As a component of the famous musical theater composing duo with the composer Rodgers, Lorenz Hart was accountable for matchless numbers like the song The Lady Is a Tramp, Manhattan, the standard My Funny Valentine and of course Blue Moon. But frustrated by Hart’s alcoholism, unreliability and gloomy fits, Rodgers severed ties with him and partnered with Oscar Hammerstein II to create the musical Oklahoma! and then a series of stage and screen smashes.
Psychological Complexity
The movie imagines the severely despondent Lorenz Hart in Oklahoma!’s premiere Manhattan spectators in the year 1943, looking on with jealous anguish as the production unfolds, loathing its bland sentimentality, hating the exclamation point at the finish of the heading, but dishearteningly conscious of how devastatingly successful it is. He realizes a smash when he views it – and perceives himself sinking into unsuccessfulness.

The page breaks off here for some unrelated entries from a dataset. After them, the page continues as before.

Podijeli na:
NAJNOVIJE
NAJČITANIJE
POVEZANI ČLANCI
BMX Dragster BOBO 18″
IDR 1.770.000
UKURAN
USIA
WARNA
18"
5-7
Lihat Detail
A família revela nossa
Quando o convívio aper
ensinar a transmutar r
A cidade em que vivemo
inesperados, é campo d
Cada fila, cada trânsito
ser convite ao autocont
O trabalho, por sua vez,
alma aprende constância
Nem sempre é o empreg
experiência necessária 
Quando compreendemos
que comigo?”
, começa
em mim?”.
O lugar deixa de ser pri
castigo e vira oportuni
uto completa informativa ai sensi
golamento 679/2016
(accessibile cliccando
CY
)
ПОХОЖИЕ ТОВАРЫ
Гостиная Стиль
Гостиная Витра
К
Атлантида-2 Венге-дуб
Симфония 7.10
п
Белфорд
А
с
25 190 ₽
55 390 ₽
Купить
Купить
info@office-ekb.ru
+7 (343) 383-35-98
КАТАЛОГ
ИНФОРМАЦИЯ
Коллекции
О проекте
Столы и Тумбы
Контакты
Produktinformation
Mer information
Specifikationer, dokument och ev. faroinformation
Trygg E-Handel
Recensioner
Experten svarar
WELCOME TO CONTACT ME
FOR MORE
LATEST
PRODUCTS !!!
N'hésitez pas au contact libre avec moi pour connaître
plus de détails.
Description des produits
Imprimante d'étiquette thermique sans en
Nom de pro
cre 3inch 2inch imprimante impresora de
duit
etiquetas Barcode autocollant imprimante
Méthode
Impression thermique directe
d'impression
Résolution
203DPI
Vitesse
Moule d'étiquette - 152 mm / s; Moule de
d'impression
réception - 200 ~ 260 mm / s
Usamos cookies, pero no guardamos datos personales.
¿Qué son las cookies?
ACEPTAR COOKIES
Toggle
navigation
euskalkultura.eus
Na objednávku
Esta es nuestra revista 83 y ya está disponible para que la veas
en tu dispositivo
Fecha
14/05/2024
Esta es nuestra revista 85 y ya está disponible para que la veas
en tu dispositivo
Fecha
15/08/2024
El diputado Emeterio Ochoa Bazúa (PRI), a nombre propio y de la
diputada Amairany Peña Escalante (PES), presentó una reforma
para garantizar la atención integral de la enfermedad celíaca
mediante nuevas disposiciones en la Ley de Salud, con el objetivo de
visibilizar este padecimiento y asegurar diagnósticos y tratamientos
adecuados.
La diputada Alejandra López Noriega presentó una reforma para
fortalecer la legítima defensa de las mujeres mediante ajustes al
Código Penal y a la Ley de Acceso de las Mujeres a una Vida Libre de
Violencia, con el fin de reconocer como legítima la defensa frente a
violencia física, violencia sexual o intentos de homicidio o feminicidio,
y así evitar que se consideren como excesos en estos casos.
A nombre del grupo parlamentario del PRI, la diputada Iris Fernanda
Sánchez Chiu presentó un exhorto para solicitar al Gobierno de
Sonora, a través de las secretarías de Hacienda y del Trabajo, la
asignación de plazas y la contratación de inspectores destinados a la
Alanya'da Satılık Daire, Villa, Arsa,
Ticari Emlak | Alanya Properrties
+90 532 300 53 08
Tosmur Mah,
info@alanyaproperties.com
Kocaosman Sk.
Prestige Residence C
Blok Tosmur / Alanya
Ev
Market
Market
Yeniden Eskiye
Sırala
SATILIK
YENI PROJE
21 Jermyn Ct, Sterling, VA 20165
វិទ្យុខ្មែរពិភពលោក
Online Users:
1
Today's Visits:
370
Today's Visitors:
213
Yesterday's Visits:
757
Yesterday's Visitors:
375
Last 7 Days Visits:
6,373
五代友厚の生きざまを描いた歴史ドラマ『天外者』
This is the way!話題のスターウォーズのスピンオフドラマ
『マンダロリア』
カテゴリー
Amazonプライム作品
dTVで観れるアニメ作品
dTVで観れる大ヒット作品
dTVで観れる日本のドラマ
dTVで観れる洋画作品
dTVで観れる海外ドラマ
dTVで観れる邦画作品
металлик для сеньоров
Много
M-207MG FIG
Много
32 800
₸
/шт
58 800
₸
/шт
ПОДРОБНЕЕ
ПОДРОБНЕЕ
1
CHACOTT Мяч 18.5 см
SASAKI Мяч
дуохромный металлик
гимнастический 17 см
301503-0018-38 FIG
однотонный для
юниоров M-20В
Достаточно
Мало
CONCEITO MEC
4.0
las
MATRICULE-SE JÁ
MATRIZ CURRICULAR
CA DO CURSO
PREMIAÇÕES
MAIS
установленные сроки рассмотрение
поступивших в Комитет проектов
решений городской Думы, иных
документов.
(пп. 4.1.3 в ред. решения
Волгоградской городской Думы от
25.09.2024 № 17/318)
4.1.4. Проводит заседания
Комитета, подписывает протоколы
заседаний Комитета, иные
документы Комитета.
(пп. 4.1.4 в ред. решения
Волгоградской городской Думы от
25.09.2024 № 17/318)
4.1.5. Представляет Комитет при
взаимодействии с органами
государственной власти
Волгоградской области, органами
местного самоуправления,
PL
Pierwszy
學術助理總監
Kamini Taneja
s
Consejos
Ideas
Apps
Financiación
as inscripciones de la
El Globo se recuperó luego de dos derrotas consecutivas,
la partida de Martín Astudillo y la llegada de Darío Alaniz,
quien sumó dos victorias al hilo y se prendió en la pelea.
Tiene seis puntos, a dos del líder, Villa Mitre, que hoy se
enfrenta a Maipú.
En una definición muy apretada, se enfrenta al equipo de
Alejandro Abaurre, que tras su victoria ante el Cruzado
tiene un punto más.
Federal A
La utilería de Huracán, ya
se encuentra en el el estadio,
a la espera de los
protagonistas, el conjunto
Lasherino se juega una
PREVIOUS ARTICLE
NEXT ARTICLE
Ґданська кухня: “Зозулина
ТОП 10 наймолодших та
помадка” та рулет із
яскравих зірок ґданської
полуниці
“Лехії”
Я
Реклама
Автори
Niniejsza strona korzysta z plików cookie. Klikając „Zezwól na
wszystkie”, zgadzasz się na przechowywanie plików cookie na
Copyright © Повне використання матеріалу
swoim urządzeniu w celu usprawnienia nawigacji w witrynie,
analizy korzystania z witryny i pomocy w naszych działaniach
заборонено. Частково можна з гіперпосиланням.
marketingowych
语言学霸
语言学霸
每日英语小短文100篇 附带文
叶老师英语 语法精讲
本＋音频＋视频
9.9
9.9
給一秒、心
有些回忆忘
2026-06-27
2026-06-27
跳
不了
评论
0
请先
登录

Even before the break, Hart sadly slips away and heads to the bar at the establishment Sardi's where the remainder of the movie unfolds, and expects the (unavoidably) successful Oklahoma! troupe to appear for their post-show celebration. He is aware it is his entertainment obligation to praise Richard Rodgers, to act as if things are fine. With suave restraint, Andrew Scott portrays Richard Rodgers, clearly embarrassed at what each understands is Hart's embarrassment; he offers a sop to his ego in the appearance of a short-term gig composing fresh songs for their ongoing performance A Connecticut Yankee, which simply intensifies the pain.
- Bobby Cannavale acts as the barman who in conventional manner attends empathetically to Hart's monologues of acerbic misery
- Actor Patrick Kennedy plays author EB White, to whom Hart inadvertently provides the concept for his kids' story the novel Stuart Little
- Qualley acts as the character Weiland, the inaccessibly lovely Ivy League pupil with whom the film conceives Hart to be complicatedly and self-harmingly in love
Lorenz Hart has already been jilted by Rodgers. Undoubtedly the universe can’t be so cruel as to get him jilted by Elizabeth Weiland as well? But Margaret Qualley pitilessly acts a girl who desires Lorenz Hart to be the laughing, platonic friend to whom she can confide her adventures with young men – as well of course the showbiz connection who can further her career.
Standout Roles
Hawke reveals that Lorenz Hart somewhat derives spectator's delight in learning of these young men but he is also genuinely, tragically besotted with Elizabeth Weiland and the picture tells us about a factor seldom addressed in movies about the world of musical theatre or the cinema: the terrible overlap between occupational and affectionate loss. Nevertheless at some level, Hart is rebelliously conscious that what he has achieved will persist. It's a magnificent acting job from Ethan Hawke. This may turn into a theater production – but who shall compose the tunes?
The movie Blue Moon premiered at the London film festival; it is released on October 17 in the US, the 14th of November in the UK and on January 29 in the land down under.